5 years ago, I remember people asking if 2GB RAM will be enough. I upgraded my Black MB to 4GB back then, thinking it would 'future proof' my laptop.

Guess what?

It's still running fine with 4GB RAM. So I did future proof it.
It's the slow HDD that's the bottleneck.
 
4gb is enough. Future proifing with 8 gigs is myth. Save your 100 bucks.
 
Considering the cost of upgrading, why not? :eek:

The cost, that's why not.

(I hope one day Apple will offer near-infinite upgrades of RAM for $100 a tier - half the posters here will lose all the money in their bank account because, hey, future proof, it's only $100 for the next tier, bla bla bla).
 
You can get away with it, however it may be limiting if you plan to keep the machine for a long time (depending on what future OS requirements are).

On my air, I have two partitions, and even run fairly "large" games (scale wise), like Old Republic, and it handles it with descent fluidity, even with some settings higher.

So, if your doing primarily pedestrian tasks, I would imagine that 4GB will be sufficient for several years to come. Obviously more intense usage warrants revaluation...
 
Hm... Today I launched virtualbox with WIN8.1 machine with 2GB ram reserved for it just to see what'll happen.

What happened was above 1GB of swap memory and high memory pressure. Not good, but that's probably just the lack of Yosemite's DP1 optimization at this point. I mean, there wasn't really any other apps running, and given the fact that 2GB for the OS alone is more than enough, there were no reasons for it to use swap file.

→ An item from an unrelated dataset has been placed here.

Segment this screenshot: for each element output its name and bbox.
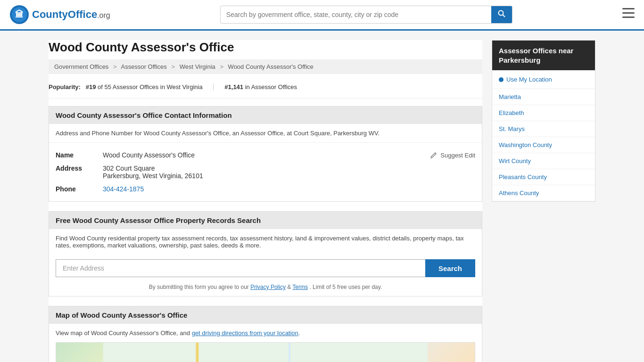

So borderline, under normal conditions 4GB should be enough and shouldn't be a limiting factor, but 8GB can be great idea to outweight poor programming and have some reserve when using memory-hungry apps.
 
Don't know if this helps but I'm running a 2008 iMac here on 4GB of RAM and have caned it day in and out since I got it from the box running a whole bunch of CAD and design apps for a living and it has never skipped a beat.
 
OP always buy the best you can afford. If the $100 extra is too much don't spend it, if it's not spend it. Simple.
 
Been using my 2012 11" MBA with 4GB RAM since day of release. Haven't had a single RAM-related issue yet, and that's including a week of solid video recording and editing using iMovieHD (the old version), doing recording with my buddy in Logic Studio 9, programming in Xcode, plus all the regular stuff, surfing, email, music, Nutflix, whatever.

Most relevant post in this thread :)
Is she a commercial photographer, a professional video editor, or developer running multiple large virtual machines?

If none of the above, she'll be just fine with 4GB memory.
 
The base Haswell Air will be overkill for your stated usage. And for the next 4 years.